You have been asked by the USX management to evaluate the targeted stock proposal and more generally,
restructuring options for USX.
Targeted stock can be thought of as “middle ground” between the two extremes: remaining in a
conglomerate and a complete bust-up. There are, however, other alternative middle ground options. For
example, USX might perform a partial carve-out or a partial spin-off of the steel division. (The same could
also be done for the energy division). To do so, it would first create a new, distinct corporate entity out of
the steel division. It would then either carve-out (i.e. sell via IPO) or spin-off (i.e. distribute to existing
stockholders) a minority stake in this new entity, say 15% of the shares. Like targeted stock, this would
create a separately traded stock while at the same time keep the control of the two divisions under one roof.
1) Describe briefly USX’s businesses. How well is USX doing from an operational standpoint? Where possible,
report and assess the relevant key performance indicators.

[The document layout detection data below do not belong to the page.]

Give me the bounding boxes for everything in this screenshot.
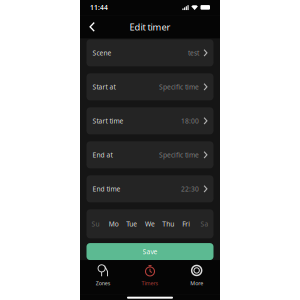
- button[interactable]: Save: [86, 243, 214, 260]
- staticText: Thu: [162, 219, 174, 228]
- staticText: More: [190, 280, 203, 287]
- button[interactable]: Sa: [195, 209, 214, 238]
- staticText: Sa: [200, 219, 208, 228]
- staticText: Specific time: [159, 82, 199, 91]
- staticText: Start at: [92, 82, 116, 91]
- button[interactable]: Mo: [105, 209, 123, 238]
- button[interactable]: Zones: [80, 264, 127, 287]
- button[interactable]: We: [141, 209, 159, 238]
- staticText: Fri: [182, 219, 190, 228]
- staticText: 18:00: [181, 116, 199, 125]
- staticText: Timers: [142, 280, 158, 287]
- button[interactable]: More: [173, 264, 220, 287]
- button[interactable]: Scene: [86, 39, 214, 66]
- staticText: Tue: [126, 219, 137, 228]
- staticText: test: [188, 48, 199, 57]
- button[interactable]: Timers: [127, 264, 173, 287]
- staticText: We: [145, 219, 155, 228]
- button[interactable]: End at: [86, 141, 214, 168]
- button[interactable]: Tue: [123, 209, 141, 238]
- button[interactable]: Fri: [177, 209, 195, 238]
- staticText: End at: [92, 150, 112, 159]
- button[interactable]: Thu: [159, 209, 177, 238]
- staticText: Scene: [92, 48, 112, 57]
- staticText: Save: [142, 247, 158, 256]
- staticText: 11:44: [90, 3, 108, 12]
- staticText: Mo: [109, 219, 119, 228]
- button[interactable]: End time: [86, 175, 214, 202]
- staticText: Su: [92, 219, 100, 228]
- staticText: 22:30: [181, 184, 199, 193]
- button[interactable]: Start time: [86, 107, 214, 134]
- staticText: End time: [92, 184, 120, 193]
- button[interactable]: Start at: [86, 73, 214, 100]
- staticText: Specific time: [159, 150, 199, 159]
- button[interactable]: Su: [86, 209, 105, 238]
- staticText: Edit timer: [130, 21, 170, 33]
- button[interactable]: Back: [85, 18, 99, 36]
- staticText: Zones: [96, 280, 111, 287]
- staticText: Start time: [92, 116, 124, 125]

2) Is USX trading at a discount or a premium? What is the magnitude of this discount or premium in
percentage terms? (See the case’s exhibit 1 but also the additional tables below).*
3) Evaluate the pros and cons of the following four options for the specific case of USX:
a) Status quo (no restructuring)
b) Targeted stocks
c) Partial carve-out or partial spin-off of one or both divisions
d) Complete spin-off of the steel division
Be detailed and specific in your answer.
4) Decision time: On balance, what would you recommend USX management do?